私は状況全体が、落ち込んでいる人を傷つけていると信じていて、そうなっている根拠はわかりません。私が記者会見に応じないのはトーナメントに対する個人的な不満があるわけではありませんし、私が若かったころから、私にインタビューしてきた数人のジャーナリストがいるので、大半と友好的な関係を築いています。

しかし運営組織が『記者会見をするか、さもなくば罰金だ』と言い続けることができると考え、協力の要であるアスリートの精神状態を無視し続けるのであれば、ただ笑ってしまいます。ともかくこれで支払う多額の罰金がメンタルヘルスの慈善団体に向かうことを願っています」

投稿に大きな反響 元選手からもコメント

大坂なおみ選手の投稿はこれまでに引用ツイートが3600件を超え、1700件以上のコメントが集まるなど大きな反響を呼んでいます。

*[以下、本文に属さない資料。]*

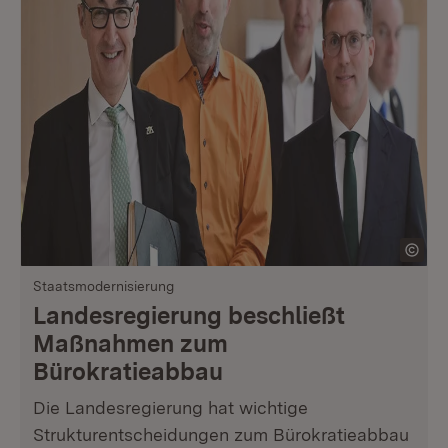
Staatsmodernisierung
Landesregierung beschließt
Maßnahmen zum
Bürokratieabbau
Die Landesregierung hat wichtige
Strukturentscheidungen zum Bürokratieabbau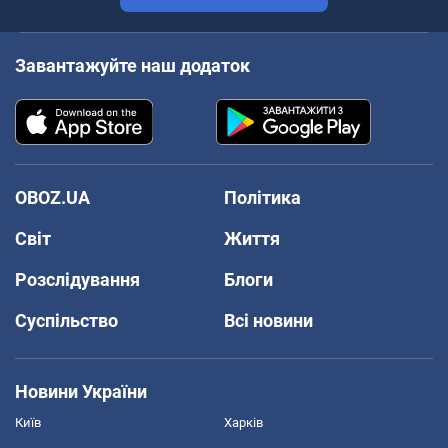
Завантажуйте наш додаток
OBOZ.UA
Політика
Світ
Життя
Розслідування
Блоги
Суспільство
Всі новини
Новини України
Київ
Харків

このうち、みずからの意見を寄せた人の中には元テニス選手なども含まれていて、大坂選手の主張をめぐってさまざまな声があがっています。

オーストラリア出身の元プロテニス選手で2000年の全仏オープンの女子ダブルスと混合ダブルスで準優勝しているレネ・スタブスさんは「私も現役時代に同じ思いを持っていました。今回の大坂選手の行動は、メディアが選手の声に耳を傾け、多くの選手がどれほど大変な思いをしているのかを理解して、よりよいものにするためのすばらしいきっかけにできる」とコメントして賛意を示しました。

一方で、アメリカ出身の元プロテニス選手でソウルオリンピック、女子ダブルスの金メダリスト、ジーナ・ガリソンさんは「大坂選手の言うことは一理あります。しかし、2つの側面があります。1つは、彼女がほとんどの選手が払えない額の罰金を支払うことができるということです。一方でスポーツにおけるメンタルヘルスへの意識を高めたことは支持します。すべての立場の人が集まって、今すぐ解決策を考えるべきです」と投稿しています。